Page-level text extractions

##############################

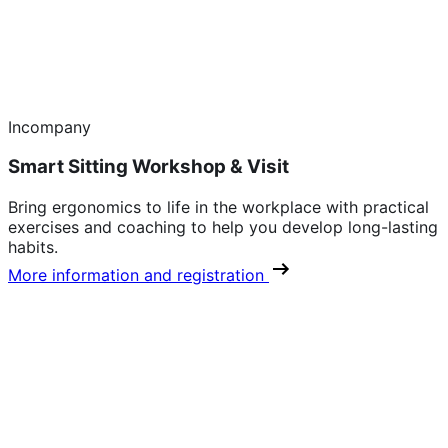
Incompany
Smart Sitting Workshop & Visit
Bring ergonomics to life in the workplace with practical
exercises and coaching to help you develop long-lasting
habits.
More information and registration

##############################

Print every line above once more, exactly. Omit the pictures.

Incompany
Smart Sitting Workshop & Visit
Bring ergonomics to life in the workplace with practical
exercises and coaching to help you develop long-lasting
habits.
More information and registration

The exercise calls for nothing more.